- Power type: Steam
- Builder: Nippon Sharyō
- Build date: 1928
- Total produced: 1
- Configuration:: ​
- • Whyte: 2-6-2T
- Gauge: 1,435 mm (4 ft 8+1⁄2 in)
- Operators: Chosen Gyeongnam Railway Korean National Railroad
- Class: CGR: 100 KNR: 푸러7-100
- Number in class: 1
- Numbers: CGR: 101 KNR: 푸러7-101
- Delivered: 1928

= KNR Pureo7-100 class locomotives =

2-6-2 steam locomotive

The Pureo7-100 class consisted of a single steam tank locomotive with 2-6-2 wheel arrangement, which the Korean National Railroad operated in South Korea. The "Pureo" name came from the American naming system for steam locomotives, under which locomotives with 2-6-2 wheel arrangement were called "Prairie".

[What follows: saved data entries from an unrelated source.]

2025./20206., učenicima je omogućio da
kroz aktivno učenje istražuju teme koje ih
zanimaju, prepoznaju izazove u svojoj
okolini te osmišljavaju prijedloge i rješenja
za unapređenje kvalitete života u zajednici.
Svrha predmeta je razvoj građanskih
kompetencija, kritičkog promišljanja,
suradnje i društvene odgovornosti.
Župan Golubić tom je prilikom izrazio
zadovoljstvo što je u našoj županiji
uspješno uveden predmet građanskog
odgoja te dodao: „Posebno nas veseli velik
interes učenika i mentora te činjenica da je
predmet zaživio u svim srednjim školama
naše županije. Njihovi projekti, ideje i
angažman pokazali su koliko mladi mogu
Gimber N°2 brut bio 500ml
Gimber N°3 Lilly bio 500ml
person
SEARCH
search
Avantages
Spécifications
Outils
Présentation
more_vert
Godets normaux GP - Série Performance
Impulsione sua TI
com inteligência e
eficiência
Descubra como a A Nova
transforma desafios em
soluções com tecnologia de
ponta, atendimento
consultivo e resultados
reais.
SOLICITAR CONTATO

In all, the Chosen Government Railway owned 227 locomotives of all Pure classes, whilst privately owned railways owned another 52 - including this one; of these 279 locomotives, 169 went to the Korean National Railroad in South Korea and 110 to the Korean State Railway in North Korea.

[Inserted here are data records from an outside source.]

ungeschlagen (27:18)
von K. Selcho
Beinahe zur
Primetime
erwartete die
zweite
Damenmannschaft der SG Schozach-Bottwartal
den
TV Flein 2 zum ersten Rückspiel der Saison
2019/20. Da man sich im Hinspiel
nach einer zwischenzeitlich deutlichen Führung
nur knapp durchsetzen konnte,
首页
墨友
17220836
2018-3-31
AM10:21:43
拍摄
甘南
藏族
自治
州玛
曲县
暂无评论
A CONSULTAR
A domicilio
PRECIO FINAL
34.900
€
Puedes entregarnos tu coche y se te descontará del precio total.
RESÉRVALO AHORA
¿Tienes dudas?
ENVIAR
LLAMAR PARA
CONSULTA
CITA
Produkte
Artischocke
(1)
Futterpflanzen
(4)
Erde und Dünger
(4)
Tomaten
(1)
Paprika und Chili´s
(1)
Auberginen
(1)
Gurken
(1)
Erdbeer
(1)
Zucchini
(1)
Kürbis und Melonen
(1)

The Chosen Gyeongnam Railway, a privately owned railway in the southwestern part of colonial-era Korea, received a single 2-6-2T tank locomotive built by Nippon Sharyō of Japan in 1928, which it numbered 101. After the Liberation and partition of Korea, all railways in South Korea were nationalised, and this locomotive was taken up by the new Korean National Railroad, which designated the design the 푸러7-100 (Pureo7-100) class and numbered the locomotive 푸러7-101.